Comme en avril 2017, les réactions et les conclusions des chancelleries occidentales sont tirées à chaud — un phénomène qui, ces derniers temps, ne se cantonne plus au seul théâtre syrien. Une attaque qui, comme il y a un an celle de Khan Cheikhoun, survient au lendemain d'accords trouvés entre les différentes parties en conflit.
Aujourd'hui, cette attaque forcément appelée à être médiatisée — en raison de cette fameuse «ligne rouge» fixée par Barack Obama et qui subsiste dans les esprits — survient alors que depuis le 9 mars, 133.000 civils et combattants ont quitté la Ghouta orientale, selon l'Onu. Une évacuation que finalise l'accord trouvé ces derniers jours entre Jaych al-Islam et les autorités syriennes.
En avril 2017, l'attaque survenait pile au moment où se tenait à Bruxelles un sommet, organisé sous l'égide de l'Union européenne et des Nations unies, réunissant depuis 70 pays et organisations internationales afin de parler de l'avenir de la Syrie. Le tout une semaine après la fin d'un round de négociations entre l'opposition et le gouvernement syrien à Genève, lui-même rendu possible par la conférence Astana III.
Une attaque qui tombait «à point nommé, non pas pour le régime, mais contre lui» réagissait à l'époque le député socialiste Gérard Bapt, président du groupe d'amitié France-Syrie de l'Assemblée nationale. À notre micro, il rappelait qu'«une commission américaine qui avait enquêté après la Ghouta avait elle-même certifié que les provisions d'armes chimiques étaient — avant la destruction par le régime de ses propres stocks — réparties "équitablement" des deux côtés. Il y avait autant d'armes chimiques chez les rebelles que dans les entrepôts du gouvernement syrien». Un point régulièrement éludé par nos confrères.
Le bilan même de l'attaque pose la question de sa crédibilité, selon certains observateurs, qui soulignent que toute attaque à l'arme chimique, par obus d'artillerie ou de mortier, voire "simple", largage de bidon, devrait être efficace sur un rayon d'au moins un kilomètre, soit au minimum 3,14 km2.

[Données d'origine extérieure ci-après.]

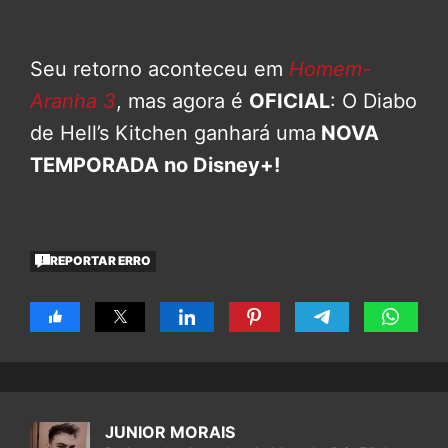
Seu retorno aconteceu em
Homem-
Aranha 3
, mas agora é
OFICIAL
: O Diabo
de Hell’s Kitchen ganhará uma
NOVA
TEMPORADA no Disney+!
REPORTAR ERRO
JUNIOR MORAIS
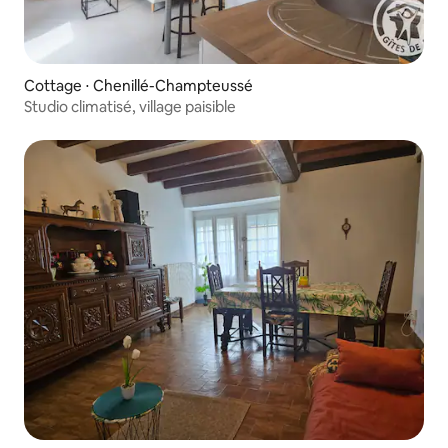
Cottage ⋅ Chenillé-Champteussé
Studio climatisé, village paisible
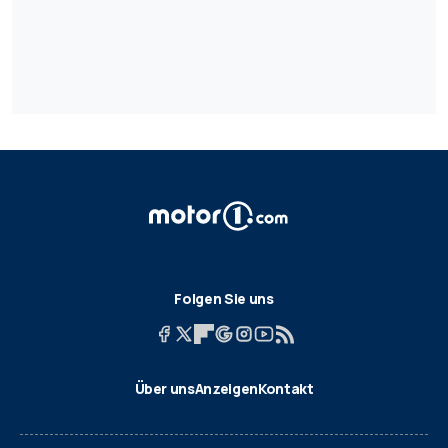
Folgen Sie uns
Über uns
Anzeigen
Kontakt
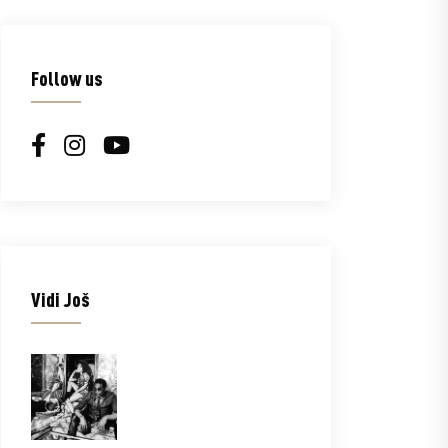
Follow us
Vidi Još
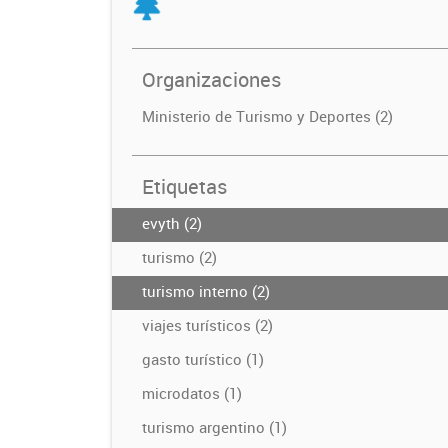
Organizaciones
Ministerio de Turismo y Deportes (2)
Etiquetas
evyth (2)
turismo (2)
turismo interno (2)
viajes turísticos (2)
gasto turístico (1)
microdatos (1)
turismo argentino (1)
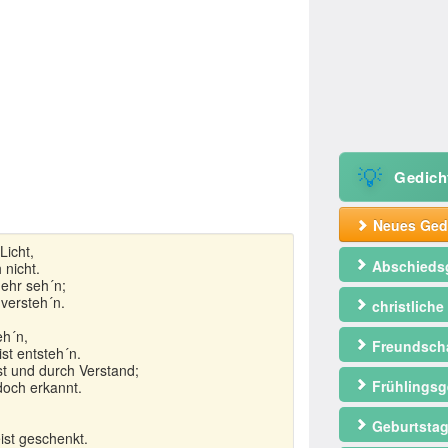
💡
Gedich
Neues Gedi
Licht,
Abschieds
 nicht.
ehr seh´n;
 versteh´n.
christliche
eh´n,
Freundscha
st entsteh´n.
t und durch Verstand;
Frühlingsg
doch erkannt.
,
Geburtstag
ist geschenkt.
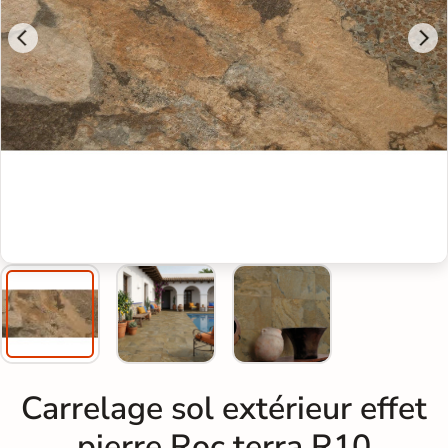
Carrelage sol extérieur effet
pierre Roc terra R10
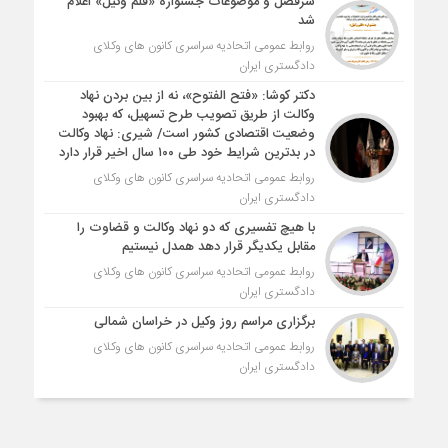
سرفصل و موضوعات جشنواره «قلم وکیل» اعلام
شد
روابط عمومی اتحادیه سراسری کانون های وکلای
دادگستری ایران
دکتر کوشا: «فتح الفتوح»، نه از بین بردن نهاد
وکالت از طریق تصویب طرح تسهیل، که بهبود
وضعیت اقتصادی کشور است/ شیری: نهاد وکالت
در بدترین شرایط خود طی ۱۰۰ سال اخیر قرار دارد
روابط عمومی اتحادیه سراسری کانون های وکلای
دادگستری ایران
با هیچ تفسیری که دو نهاد وکالت و قضاوت را
مقابل یکدیگر قرار دهد همدل نیستیم
روابط عمومی اتحادیه سراسری کانون های وکلای
دادگستری ایران
برگزاری مراسم روز وکیل در خراسان شمالی
روابط عمومی اتحادیه سراسری کانون های وکلای
دادگستری ایران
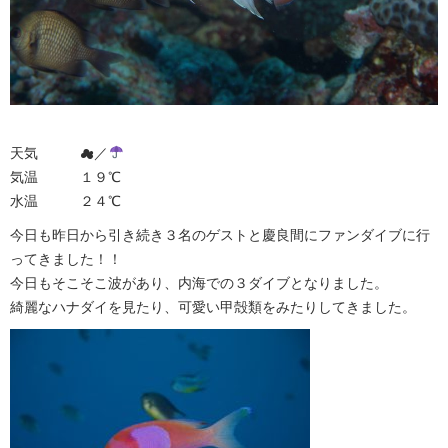
天気 ☁︎／
気温 １９℃
水温 ２４℃
今日も昨日から引き続き３名のゲストと慶良間にファンダイブに行
ってきました！！
今日もそこそこ波があり、内海での３ダイブとなりました。
綺麗なハナダイを見たり、可愛い甲殻類をみたりしてきました。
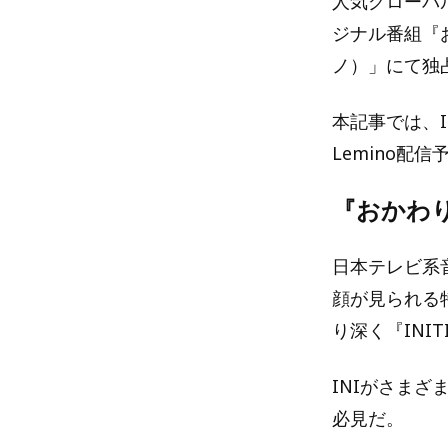
人気グローバ
ジナル番組『お
ノ）」にて独
本記事では、I
Lemino配
『おかわり！
日本テレビ系音
顔が見られる
り深く『INI
INIがさま
必見だ。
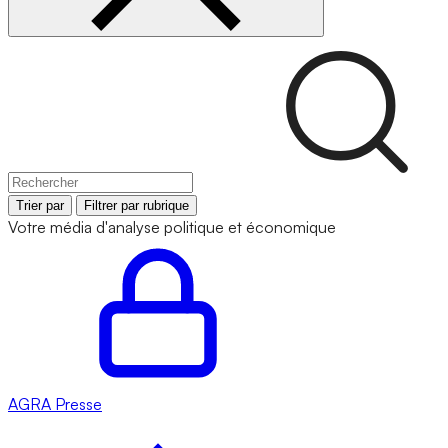
Trier par
Filtrer par rubrique
Votre média d'analyse politique et économique
AGRA
Presse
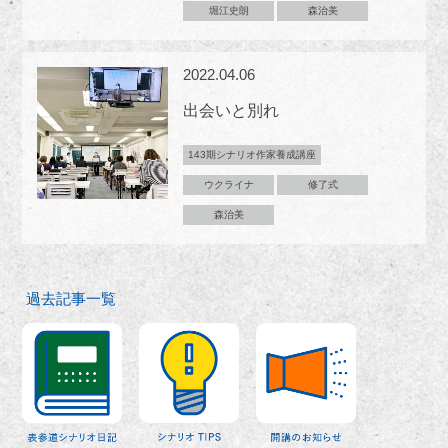
堀江史朗
森治美
2022.04.06
出会いと別れ
143期シナリオ作家養成講座
ウクライナ
修了式
森治美
過去記事一覧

"We are winning, both the battle & the war, we have large support internationally & locally, so instead of targeting terrorists, let's just damage our public image, trigger a military response from the west & gas civilians"
— ܓܐܟ (Jack) (@RealJackTheBad) 8 апреля 2018 г.
How stupid do you think Syrians are? https://t.co/mXGq6FkYSB
Dans une zone aussi densément peuplée que la Ghouta, avec plus de 16.000 habitants au km2 annoncés par les "rebelles", le bilan de 80 personnes tuées n'est donc pas cohérent: environ 50.000 personnes devraient être directement affectées.
Même en divisant par deux toutes les variables (zone de contamination et densité de population), on arrive à 12.500 personnes affectées, ce qui n'est toujours pas du même ordre de grandeur que le bilan avancé pour cette attaque au gaz, qui ressemble plus à un gazage dans un lieu confiné, dont l'armée syrienne serait incapable depuis l'extérieur du quartier en question.
Peut-on alors parler de provocation, comme l'avait fait l'armée russe, qui mettait en garde contre cette possibilité depuis longtemps? Les éléments nous manquent pour l'affirmer, mais ces incohérences, ajoutées au total manque d'intérêt du gouvernement d'Assad de recourir à ce type de moyens alors qu'il a déjà remporté la victoire, devraient pousser les chancelleries occidentales à plus de retenue dans leurs conclusions. Mais le souhaitent-elles vraiment?